Del precedente oratorio vennero conservate e ricollocate due importanti opere cinquecentesche, un gruppo in terracotta realizzato tra il 1519 e il 1522 da Alfonso Lombardi di Ferrara e raffigurante un episodio dei Funerali della Vergine, e la pala d’altare, Madonna col Bambino e santi, eseguita nel 1564 da Giovanni Francesco Bezzi detto il Nosadella. I lavori di decorazione si conclusero nel 1639, come ricorda la data dipinta nella nicchia che ospita i Funerali della Vergine, dove compare anche il nome del finanziatore, il conte Giovanni Pepoli, a testimonianza del forte legame tra la Confraternita dei Battuti ed una delle più importanti famiglie bolognesi.

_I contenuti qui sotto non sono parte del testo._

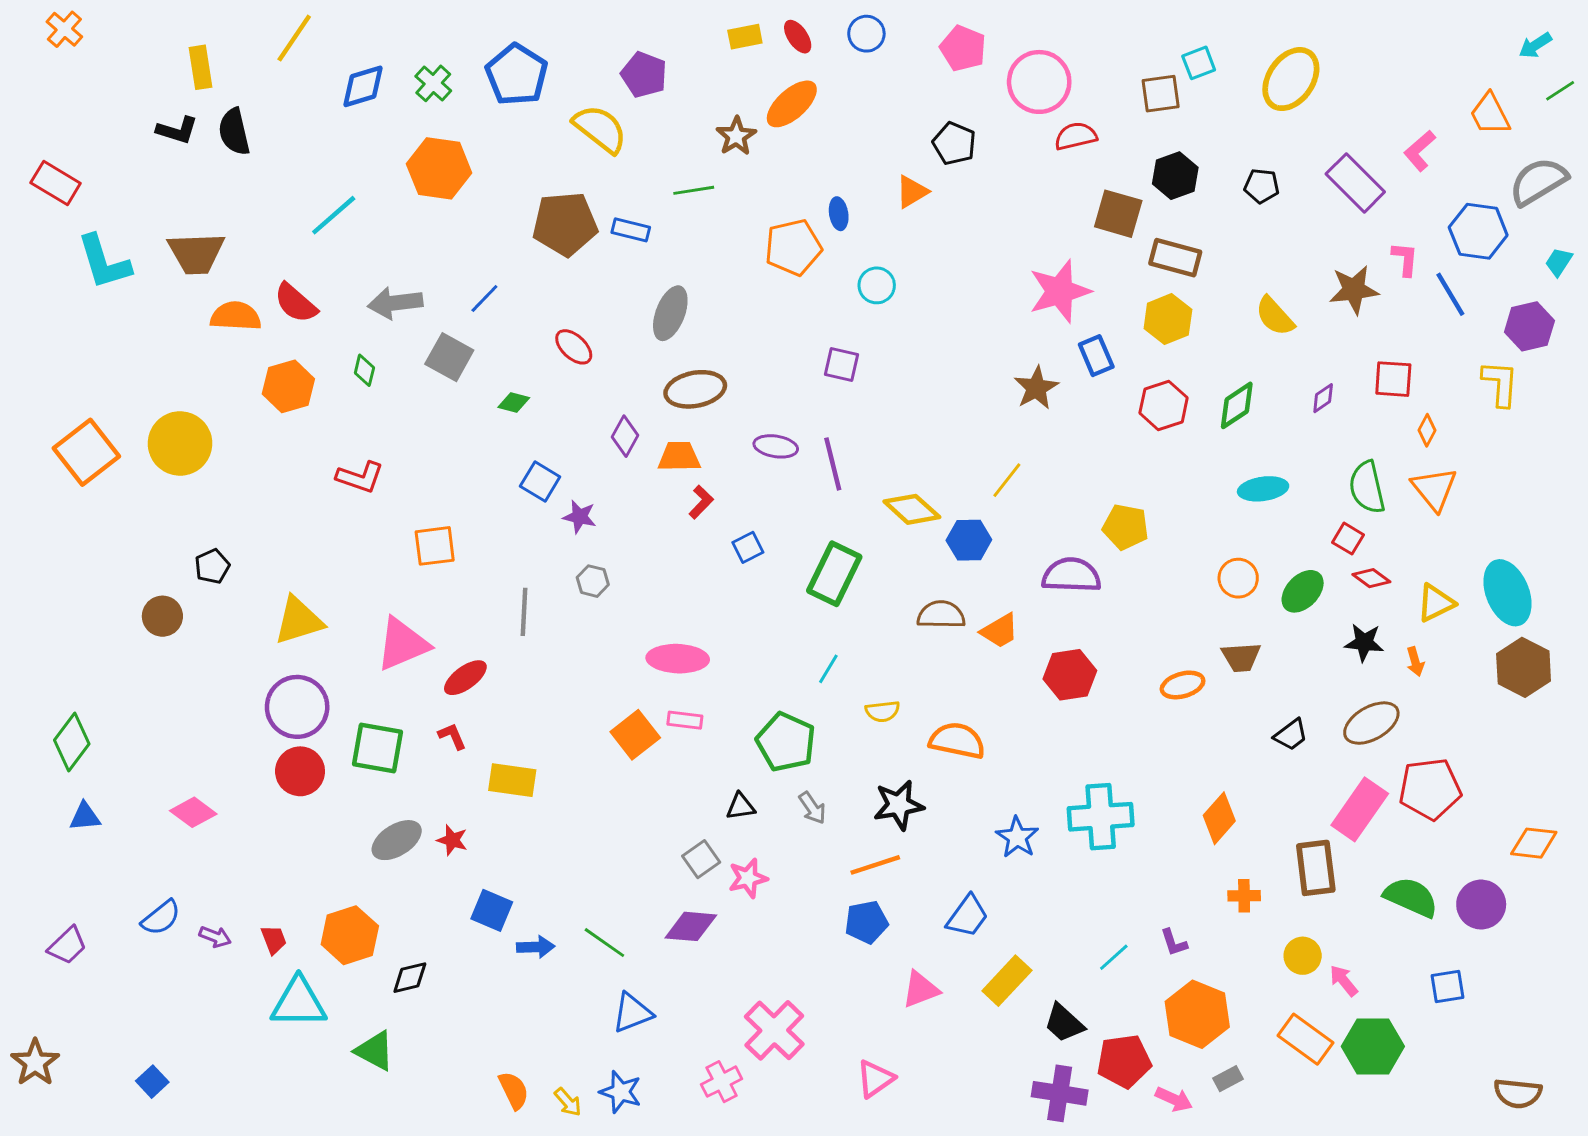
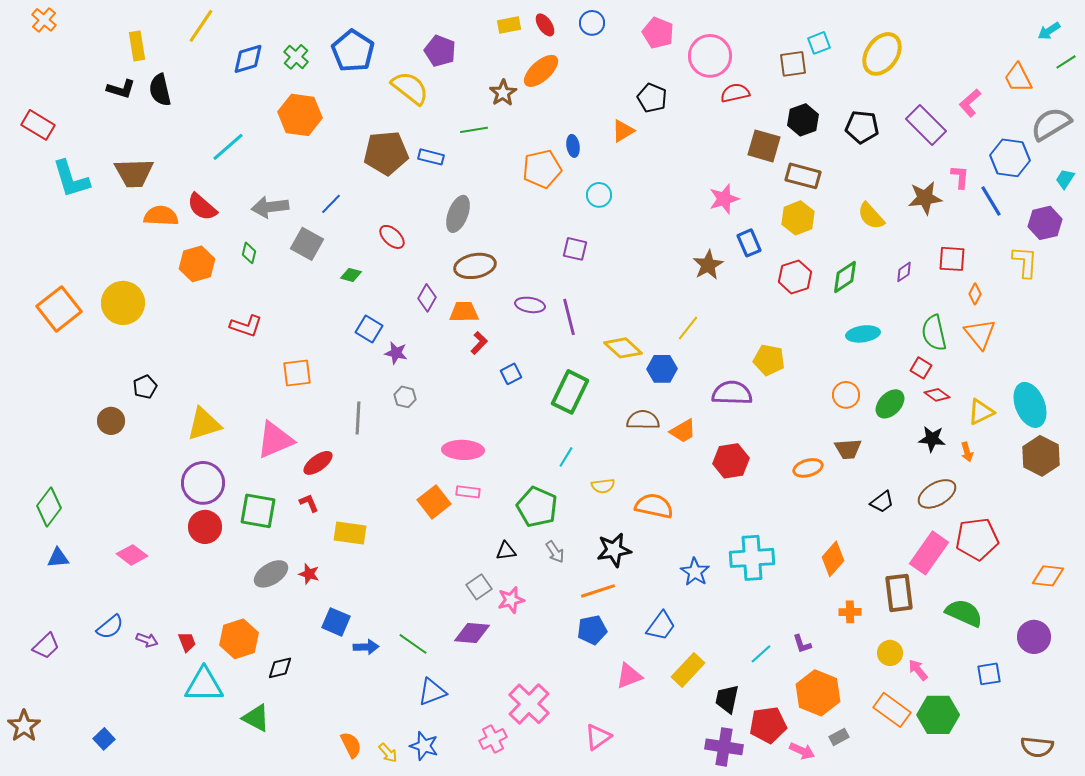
black pentagon: (1262, 186) -> (862, 127), size x1.4
pink star: (1060, 291) -> (724, 199), size x0.7
purple circle: (1481, 905) -> (1034, 637), moved
black trapezoid: (1064, 1023) -> (727, 699), turned 60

Il vasto locale seicentesco del Museo della Sanità e dell’Assistenza corrisponde all’antica sede dell’Ospedale della Vita, qui operante fino al XVIII secolo. Il Museo racconta la storia della Sanità a Bologna, attraverso reperti che vanno dalla storia della Confraternita dei Frati Battuti di S.Maria della Vita sino alla descrizione degli attuali servizi sanitari dell’Azienda U.S.L. di Bologna. Oggi la sala espositiva ospita la mostra “Nicola Bertuzzi e la Via crucis ritrovata”, curata da Pietro Di Natale.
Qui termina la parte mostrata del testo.